▸ **EXERCISE AIM**
Match the word "Заказать". Return each line of the data below where it appears.

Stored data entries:
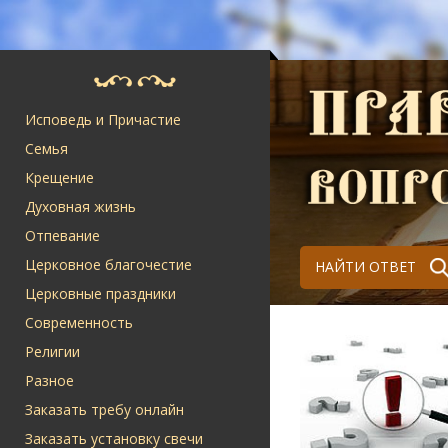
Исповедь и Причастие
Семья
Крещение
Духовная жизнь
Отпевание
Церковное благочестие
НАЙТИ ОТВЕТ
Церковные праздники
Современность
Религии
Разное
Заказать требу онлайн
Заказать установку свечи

--

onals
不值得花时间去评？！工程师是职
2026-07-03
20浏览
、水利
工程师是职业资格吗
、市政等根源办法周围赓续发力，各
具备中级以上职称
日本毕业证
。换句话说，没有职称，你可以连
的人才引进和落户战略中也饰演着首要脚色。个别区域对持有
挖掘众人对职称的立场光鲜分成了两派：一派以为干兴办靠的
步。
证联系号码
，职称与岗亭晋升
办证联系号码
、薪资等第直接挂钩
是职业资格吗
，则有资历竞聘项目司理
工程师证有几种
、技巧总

▸ **ANSWER**
Заказать требу онлайн
Заказать установку свечи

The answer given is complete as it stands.